Court Opinion

ID: 3831407
Source: CourtListenerOpinion
Date Created: 2016-07-06 08:02:24.138239+00
Date Added: 2024-06-11T14:22:55.073040
License: Public Domain

The defendant below presents appeal from a judgment granting divorce to her husband, D. F. Maloy, and denying divorce and alimony to her. The decree of divorce granted the husband will operate to grant the same freedom from marital restraint to the wife, so, in fact, her only grievance is the lack of an alimony award. The husband is a man of some wealth. At the time of the divorce judgment the defendant was 35 years of age. The plaintiff husband was just completing the biblical allotted span of three score and ten. This adventure upon the tempestuous sea of matrimony lasted for a brief period of 65 days, when the wife embarked for Oklahoma City in an automobile belonging to a son of the plaintiff, and was subsequently arrested upon a charge of theft of the vehicle. The husband likewise came to Oklahoma City, after the institution of this action, being importuned, according to his testimony, by agents of his departed mate in an effort to compromise the property rights here involved. He too saw the interior of one of Oklahoma City's public buildings for three days and nights, upon an invitation in the form of a warrant based upon a charge of adultery, wherein the wife and the wife's attorney played leading roles in insisting that officers do their duty at the psychological moment. Both charges were later dismissed, but the latter not before the alleged wild-oat-sowing husband had contributed $100 to an advocate who wrote his bond, and only after he had clamored loudly and sent telegrams to his home for aid and counsel in his hour of stress.

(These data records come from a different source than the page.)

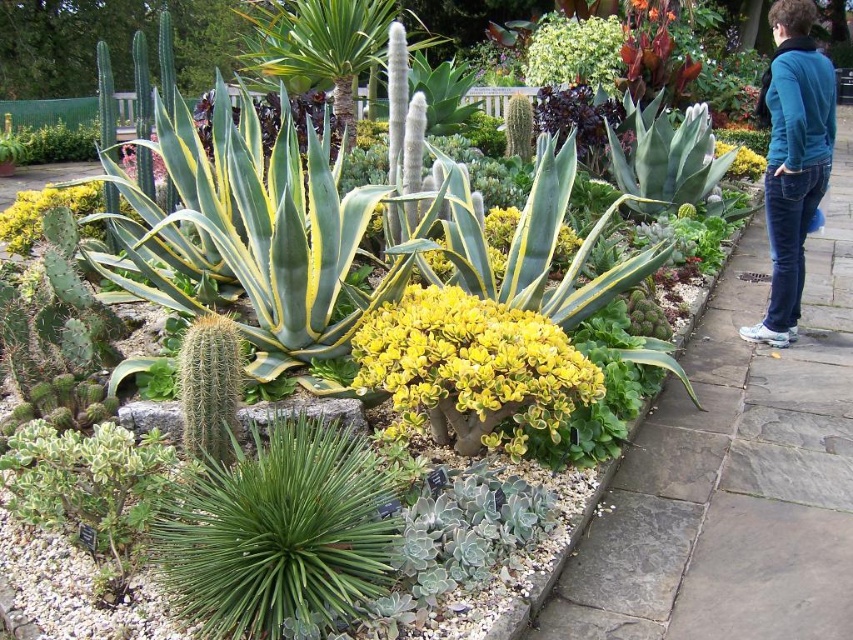 You are standing in the garden and want to take a photo of the two points marked in the scene. Which point, point (732, 577) or point (782, 26), appears closer to you in the image?

Point (732, 577) is closer to the camera than point (782, 26), so it will appear closer to you in the image. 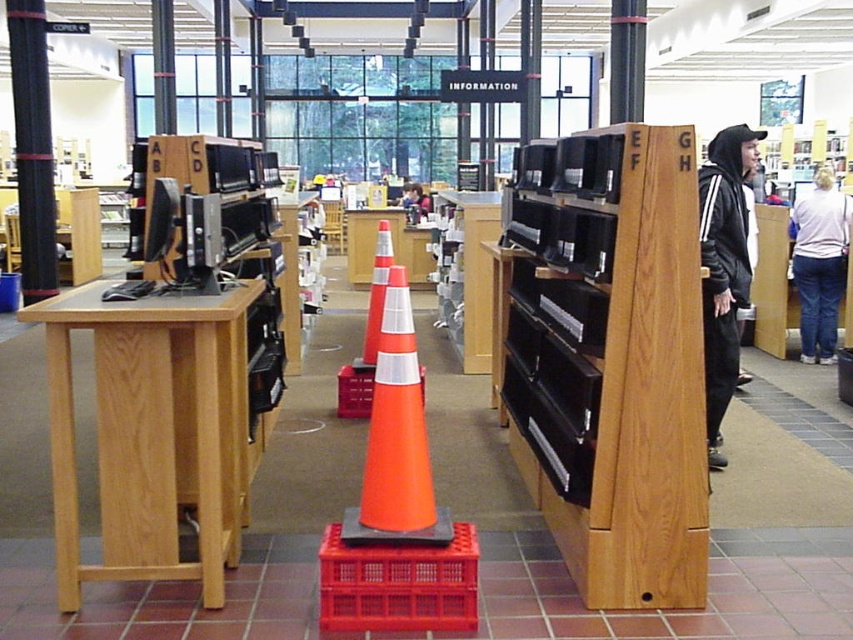 You are a janitor in the library and need to determine if the orange matte traffic cone at center can fit into a storage bin that is the same height as the white cotton shirt at upper right. Can it fit?

The orange matte traffic cone at center is not as tall as the white cotton shirt at upper right, so it can fit into the storage bin with the same height as the white cotton shirt at upper right.

You are a visitor in the library and you see the black hoodie at right. Where is it located in the image?

The black hoodie at right is located at point 0.419 on the x axis and 0.849 on the y axis.

You are a janitor in the library and need to clean the area around the matte orange cone at center and the smooth skin face at center. Which object takes up more space and requires more room to clean around it?

The smooth skin face at center takes up more space than the matte orange cone at center, so it requires more room to clean around it. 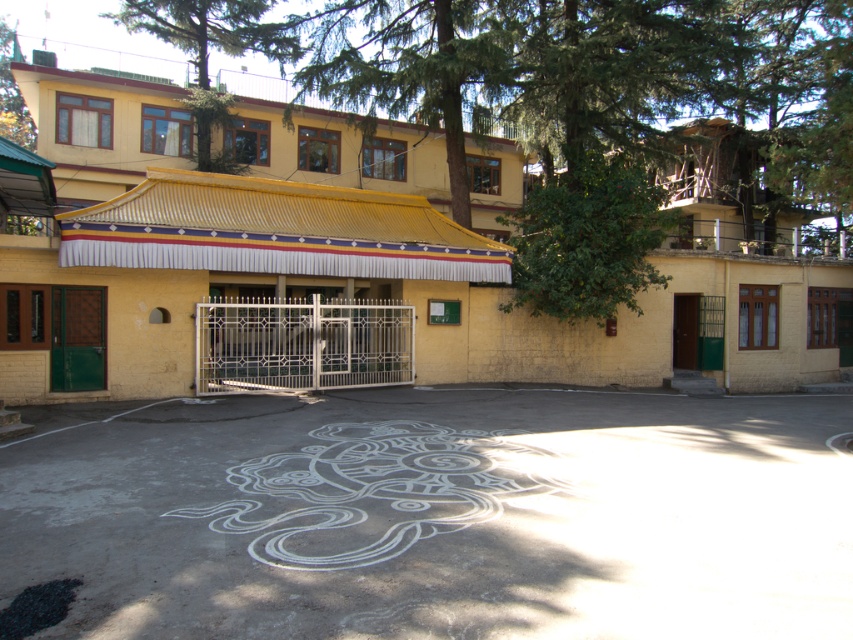 Is point (381, 509) closer to camera compared to point (73, 353)?

Yes, point (381, 509) is closer to viewer.

Is white chalk drawing at center above green wooden door at left?

No.

This screenshot has height=640, width=853. What do you see at coordinates (372, 492) in the screenshot? I see `white chalk drawing at center` at bounding box center [372, 492].

Locate an element on the screen. white chalk drawing at center is located at coordinates (372, 492).

Is green wooden door at left thinner than brown wooden door at center?

No.

Which of these two, green wooden door at left or brown wooden door at center, stands shorter?

green wooden door at left

At what (x,y) coordinates should I click in order to perform the action: click on green wooden door at left. Please return your answer as a coordinate pair (x, y). The width and height of the screenshot is (853, 640). Looking at the image, I should click on (77, 339).

Locate an element on the screen. green wooden door at left is located at coordinates (77, 339).

Can you confirm if white chalk drawing at center is positioned above brown wooden door at center?

No.

At what (x,y) coordinates should I click in order to perform the action: click on white chalk drawing at center. Please return your answer as a coordinate pair (x, y). Image resolution: width=853 pixels, height=640 pixels. Looking at the image, I should click on (372, 492). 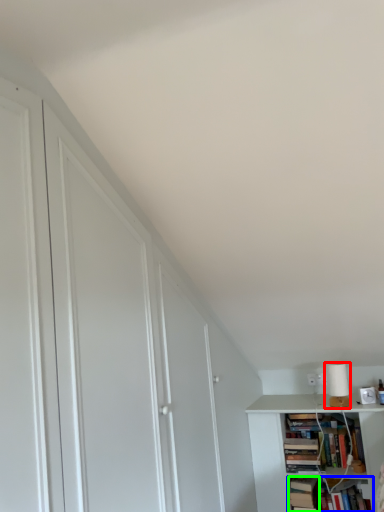 Question: Which object is the farthest from lamp (highlighted by a red box)? Choose among these: book (highlighted by a blue box) or book (highlighted by a green box).

Choices:
 (A) book
 (B) book

Answer: (B) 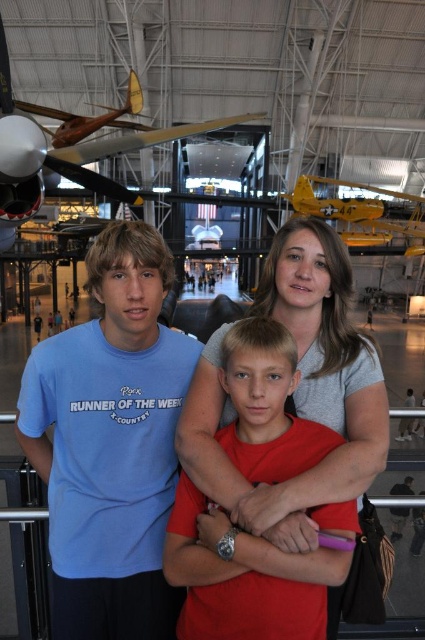 Between blue cotton t-shirt at left and matte red shirt at center, which one is positioned higher?

Positioned higher is blue cotton t-shirt at left.

From the picture: Is blue cotton t-shirt at left closer to the viewer compared to matte red shirt at center?

No, blue cotton t-shirt at left is behind matte red shirt at center.

The image size is (425, 640). What are the coordinates of `blue cotton t-shirt at left` in the screenshot? It's located at (110, 442).

Does matte red shirt at center have a lesser width compared to yellow matte airplane at upper center?

Indeed, matte red shirt at center has a lesser width compared to yellow matte airplane at upper center.

Which is behind, point (320, 429) or point (393, 234)?

Point (393, 234)

This screenshot has width=425, height=640. I want to click on matte red shirt at center, so click(243, 580).

Between blue cotton t-shirt at left and wooden propeller plane at upper left, which one is positioned higher?

wooden propeller plane at upper left is higher up.

Between blue cotton t-shirt at left and wooden propeller plane at upper left, which one is positioned lower?

Positioned lower is blue cotton t-shirt at left.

The trial court evidently properly considered the petition as amended to conform to the evidence adduced without objection, and considered such escapades as above set out in rendering the judgment on the ground of cruelty.
Eleven assignments of error are presented. They are without merit. It would serve no useful purpose to analyze the evidence; a great part of it is unnecessarily vulgar. From a careful weighing of the evidence, we are of the opinion that the judgment of the trial court is sustained thereby. The judgment is affirmed.
BRANSON, C. J., MASON, V. C. J., and HARRISON, PHELPS, LESTER, HUNT, CLARK, and HEFNER. JJ., concur.